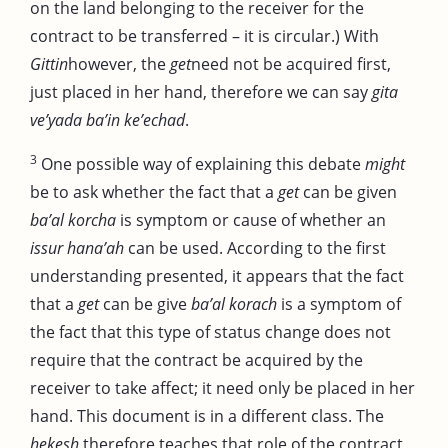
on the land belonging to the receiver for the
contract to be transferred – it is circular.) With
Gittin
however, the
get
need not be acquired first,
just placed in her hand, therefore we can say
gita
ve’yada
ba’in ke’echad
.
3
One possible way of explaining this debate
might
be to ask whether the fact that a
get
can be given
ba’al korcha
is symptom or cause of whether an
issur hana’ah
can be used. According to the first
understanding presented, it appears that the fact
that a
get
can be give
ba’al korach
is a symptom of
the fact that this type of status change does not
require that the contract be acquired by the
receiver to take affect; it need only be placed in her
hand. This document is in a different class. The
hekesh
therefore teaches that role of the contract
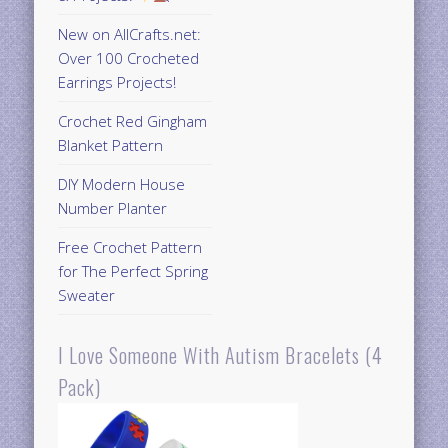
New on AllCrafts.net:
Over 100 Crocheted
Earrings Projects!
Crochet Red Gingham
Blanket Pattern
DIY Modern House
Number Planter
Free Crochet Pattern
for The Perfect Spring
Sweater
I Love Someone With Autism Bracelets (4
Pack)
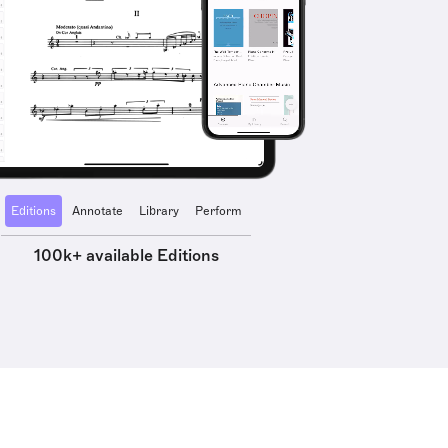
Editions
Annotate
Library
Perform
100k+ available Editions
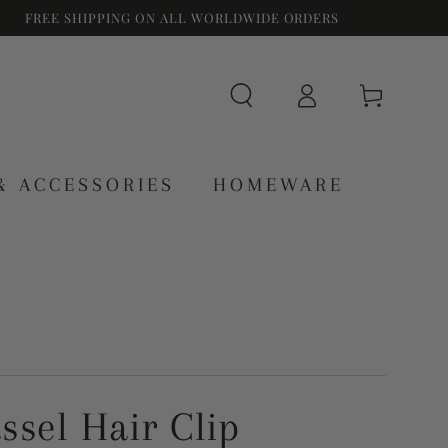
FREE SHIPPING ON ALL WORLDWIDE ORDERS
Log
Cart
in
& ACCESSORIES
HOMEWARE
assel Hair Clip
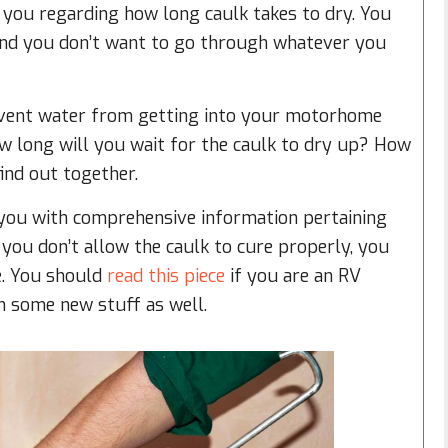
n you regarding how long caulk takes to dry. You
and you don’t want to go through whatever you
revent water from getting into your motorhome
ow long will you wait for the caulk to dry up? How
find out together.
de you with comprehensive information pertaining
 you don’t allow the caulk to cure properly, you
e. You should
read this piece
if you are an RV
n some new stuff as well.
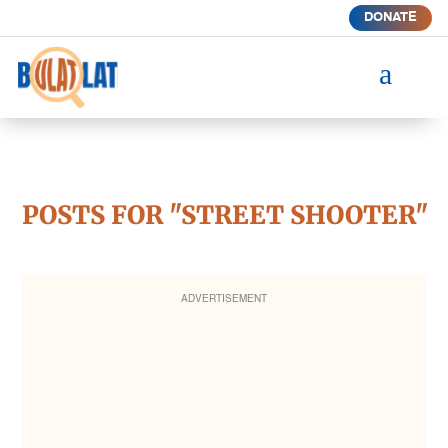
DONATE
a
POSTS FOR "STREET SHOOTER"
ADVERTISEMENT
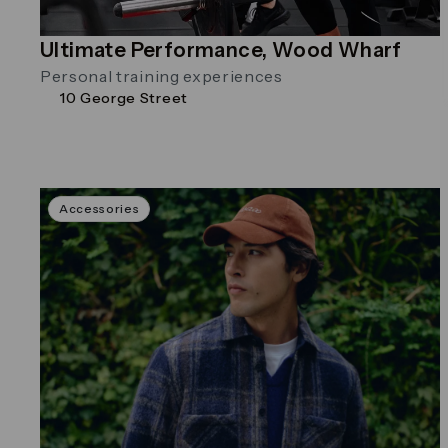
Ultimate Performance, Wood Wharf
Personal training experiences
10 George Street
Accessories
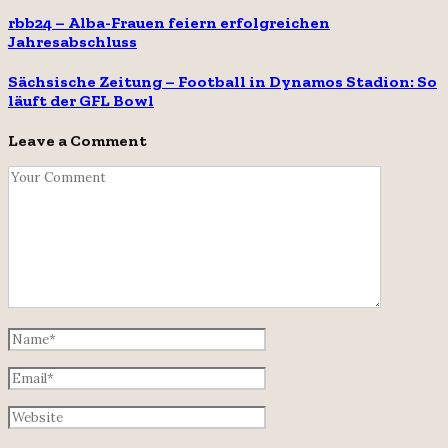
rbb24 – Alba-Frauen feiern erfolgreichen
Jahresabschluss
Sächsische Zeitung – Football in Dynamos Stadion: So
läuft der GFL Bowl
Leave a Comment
══════════════════════════════
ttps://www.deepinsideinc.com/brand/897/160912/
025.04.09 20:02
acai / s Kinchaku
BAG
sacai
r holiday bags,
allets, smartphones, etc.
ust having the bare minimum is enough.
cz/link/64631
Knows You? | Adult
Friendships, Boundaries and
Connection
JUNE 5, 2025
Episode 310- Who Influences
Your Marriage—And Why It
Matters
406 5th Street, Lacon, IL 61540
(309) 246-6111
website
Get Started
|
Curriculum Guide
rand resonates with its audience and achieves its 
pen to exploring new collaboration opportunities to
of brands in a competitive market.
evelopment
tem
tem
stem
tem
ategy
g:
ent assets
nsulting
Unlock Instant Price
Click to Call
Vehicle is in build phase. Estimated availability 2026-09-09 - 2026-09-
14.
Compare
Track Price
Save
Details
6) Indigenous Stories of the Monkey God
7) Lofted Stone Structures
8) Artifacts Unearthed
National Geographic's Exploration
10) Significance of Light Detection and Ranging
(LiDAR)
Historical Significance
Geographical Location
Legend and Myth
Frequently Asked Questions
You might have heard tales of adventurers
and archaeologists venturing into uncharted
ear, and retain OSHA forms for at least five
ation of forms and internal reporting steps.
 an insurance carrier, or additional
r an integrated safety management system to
══════════════════════════════
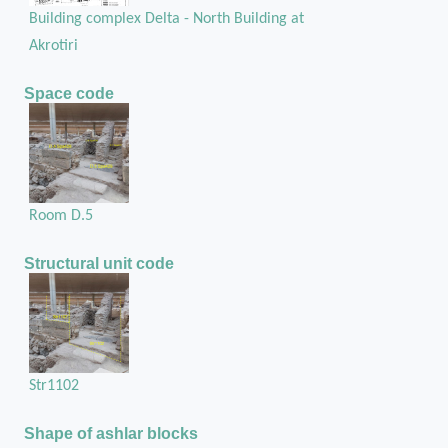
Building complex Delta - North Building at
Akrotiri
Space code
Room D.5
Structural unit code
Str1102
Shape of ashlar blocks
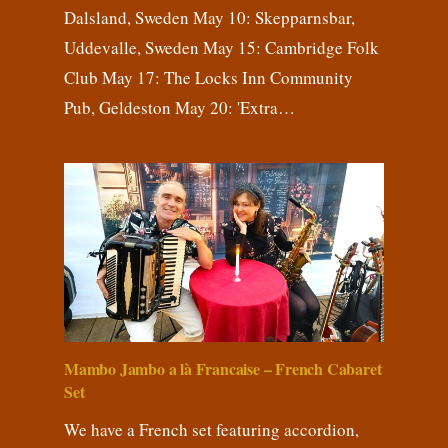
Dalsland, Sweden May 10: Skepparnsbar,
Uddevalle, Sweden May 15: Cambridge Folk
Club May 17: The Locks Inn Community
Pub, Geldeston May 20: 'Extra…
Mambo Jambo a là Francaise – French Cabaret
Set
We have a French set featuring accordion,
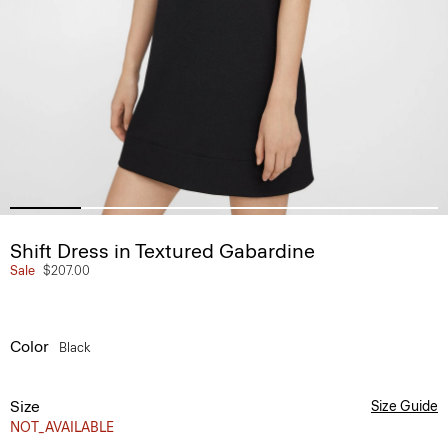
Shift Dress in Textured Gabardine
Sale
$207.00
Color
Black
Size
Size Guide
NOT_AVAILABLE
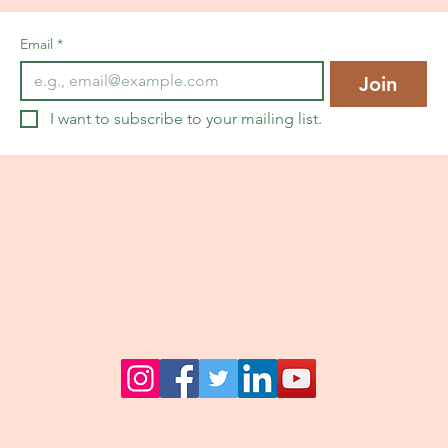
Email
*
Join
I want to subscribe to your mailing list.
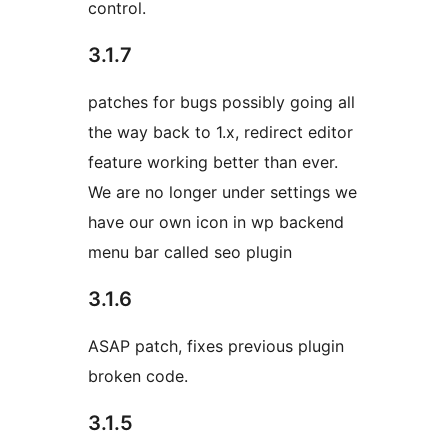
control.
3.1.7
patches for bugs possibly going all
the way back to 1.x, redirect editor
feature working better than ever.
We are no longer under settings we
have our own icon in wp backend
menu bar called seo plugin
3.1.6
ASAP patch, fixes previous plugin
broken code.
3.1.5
══════════════════════════════
*Activity*
Each line above that includes "French" counts once; state the total and nothing more.

*Exercise answer*
2